In a sense, liberal democracies began to develop in places outside of the West in response to developments in the West. Some might see the adoption of Western government as a means of adapting to the demands of modernity, believing modern development to be a necessary, progressive, and/or predetermined outcome. The problem with this perspective is that Europe itself played a direct role in propagating the notion that its form or forms of government were superior to others. As inheritors of this idea, we as modern people tend to take for granted that liberal democracy is a necessary and even preordained outcome, but were countries outside the West catching up to adapt or were they buying into the notion that they must adapt under the influence of the political notions propagated by the West? Modernity in the West came with an explosion in agricultural production, urbanization, large-scale industry, military might, and ultimately imperialism, as well as a virtual monopoly on the propagation of information. To what extent is "liberal democracy" an objective term and to what extent is it molded to the political needs and self-perceptions of Western countries that get (or got) to define it? Selective application of the term can also be used to dominate or get involved in the affairs of weaker countries. This power dynamic is important to consider.
If we provide a fixed definition of liberal democracy as a republican form of government, with an explicit emphasis on individual rights and the rule of law, we could begin to explain why it first developed in the West. The most direct answer is that it emerged from the Age of Enlightenment in the 1700s. That is when political thinkers articulated the notions that undergird the liberal democracies of today. Without the Enlightenment, the American Revolution and French Revolution could not have taken place, at least in the form that they did. You could then trace the question back further and ask why the Enlightenment occurred in Europe. The origins of the Enlightenment might be found in a complex of social, economic, and cultural factors going back to the Renaissance. Among them, historians often emphasize humanism, empiricism, and secularism. The links below should help you delve a little further into some of the issues; however, I'd also recommend picking up an accessible intellectual history book, like Richard Tarnas's The Passion of the Western Mind.

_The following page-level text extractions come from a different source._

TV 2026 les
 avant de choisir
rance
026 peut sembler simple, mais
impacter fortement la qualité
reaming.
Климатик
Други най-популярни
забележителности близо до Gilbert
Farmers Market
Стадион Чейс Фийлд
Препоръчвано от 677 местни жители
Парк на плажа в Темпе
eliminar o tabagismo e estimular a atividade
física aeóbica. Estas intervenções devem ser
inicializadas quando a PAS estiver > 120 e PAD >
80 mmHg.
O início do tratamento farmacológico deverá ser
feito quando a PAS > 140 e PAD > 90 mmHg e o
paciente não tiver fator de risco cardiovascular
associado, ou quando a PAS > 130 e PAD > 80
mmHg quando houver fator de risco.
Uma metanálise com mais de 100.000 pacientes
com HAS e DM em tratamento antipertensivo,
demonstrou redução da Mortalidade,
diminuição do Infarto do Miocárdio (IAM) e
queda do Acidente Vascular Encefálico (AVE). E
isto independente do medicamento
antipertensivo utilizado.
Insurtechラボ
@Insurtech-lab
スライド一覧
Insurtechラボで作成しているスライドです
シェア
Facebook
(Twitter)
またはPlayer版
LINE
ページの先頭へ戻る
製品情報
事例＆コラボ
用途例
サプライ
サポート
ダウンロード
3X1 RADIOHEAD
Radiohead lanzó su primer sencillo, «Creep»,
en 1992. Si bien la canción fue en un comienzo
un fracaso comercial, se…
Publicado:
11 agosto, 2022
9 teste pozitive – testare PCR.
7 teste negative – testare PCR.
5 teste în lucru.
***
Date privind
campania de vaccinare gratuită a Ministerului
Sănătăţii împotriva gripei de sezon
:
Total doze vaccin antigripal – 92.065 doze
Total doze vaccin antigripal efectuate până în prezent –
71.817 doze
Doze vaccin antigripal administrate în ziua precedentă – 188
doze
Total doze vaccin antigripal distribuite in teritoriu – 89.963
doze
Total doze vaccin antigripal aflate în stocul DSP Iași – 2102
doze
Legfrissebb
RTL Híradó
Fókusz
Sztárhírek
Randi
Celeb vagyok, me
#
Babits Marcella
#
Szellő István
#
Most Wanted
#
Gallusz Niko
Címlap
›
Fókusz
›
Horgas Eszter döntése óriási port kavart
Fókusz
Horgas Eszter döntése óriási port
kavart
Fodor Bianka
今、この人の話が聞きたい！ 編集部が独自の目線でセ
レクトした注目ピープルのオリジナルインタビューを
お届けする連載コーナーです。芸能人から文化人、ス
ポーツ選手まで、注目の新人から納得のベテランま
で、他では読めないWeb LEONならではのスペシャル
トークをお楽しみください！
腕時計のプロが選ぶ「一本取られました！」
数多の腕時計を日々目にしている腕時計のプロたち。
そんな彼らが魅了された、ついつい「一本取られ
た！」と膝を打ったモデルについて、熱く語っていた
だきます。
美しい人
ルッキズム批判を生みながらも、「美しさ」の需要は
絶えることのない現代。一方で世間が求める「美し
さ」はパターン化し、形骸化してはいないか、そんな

https://www.britannica.com/event/Enlightenment-European-history
https://www.cs.mcgill.ca/~rwest/wikispeedia/wpcd/wp/l/Liberal_democracy.htm
Unlike India during the Mughal Empire or China during the Ming Dynasty, the collapse of the Roman Empire and the relatively primitive state of the Germanic tribes left Europe decentralized and without absolute authority. Instead, during the era of feudalism in Europe, landlords operated in a relatively independent way under sovereigns who did not have much power.
While monarchs exercised a stranglehold on people in the rest of the world, the propertied elite of Europe had great power and began to demand rights from their monarchs. The aristocracy also had representative bodies, such as parliaments, to help them curb the power of monarchs, and they built on a foundation of liberty from Roman law.

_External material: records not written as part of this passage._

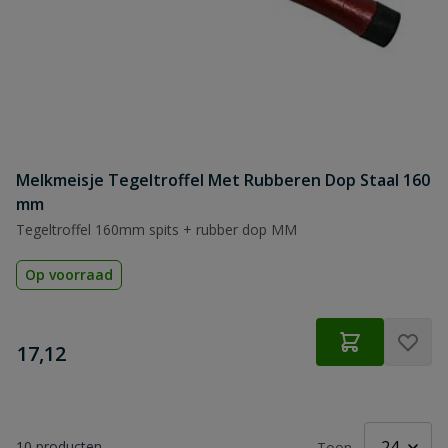
Melkmeisje Tegeltroffel Met Rubberen Dop Staal 160
mm
Tegeltroffel 160mm spits + rubber dop MM
Op voorraad
€
17,12
10
producten
Toon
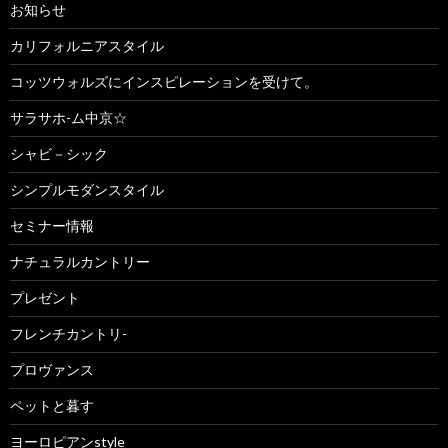
お知らせ
カリフォルニアスタイル
コッツウォルズにインスピレーションを受けて。
サラサホ-ム中京☆
シャビ－シック
シンプルモダンスタイル
セミナー情報
ナチュラルカントリー
プレゼント
フレンチカントリ-
プロヴァンス
ペットと暮す
ヨーロピアンstyle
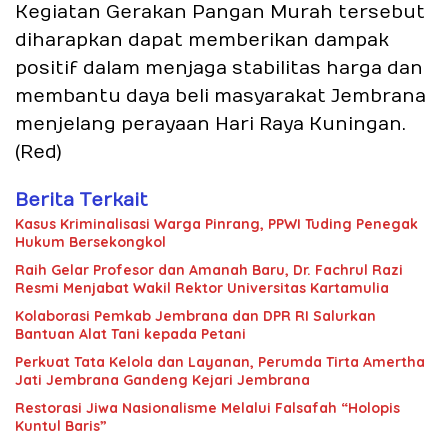
Kegiatan Gerakan Pangan Murah tersebut
diharapkan dapat memberikan dampak
positif dalam menjaga stabilitas harga dan
membantu daya beli masyarakat Jembrana
menjelang perayaan Hari Raya Kuningan.
(Red)
Berita Terkait
Kasus Kriminalisasi Warga Pinrang, PPWI Tuding Penegak
Hukum Bersekongkol
Raih Gelar Profesor dan Amanah Baru, Dr. Fachrul Razi
Resmi Menjabat Wakil Rektor Universitas Kartamulia
Kolaborasi Pemkab Jembrana dan DPR RI Salurkan
Bantuan Alat Tani kepada Petani
Perkuat Tata Kelola dan Layanan, Perumda Tirta Amertha
Jati Jembrana Gandeng Kejari Jembrana
Restorasi Jiwa Nasionalisme Melalui Falsafah “Holopis
Kuntul Baris”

It was what the author refers to as "the conflict between the aristocracy and monarchy" (page 38) in Europe, particularly in England, that gave rise to democracy. For example, in 1215, English nobles forced King John to sign the Magna Carta, which not only guaranteed rights for nobles, but also granted freedoms to towns and to churches. The Magna Carta was the first limitation on kingly power in Europe, and, as enforced by the judicial system in England, it helped give rise to democracies in England and North America that developed much earlier than democracies did in other continents.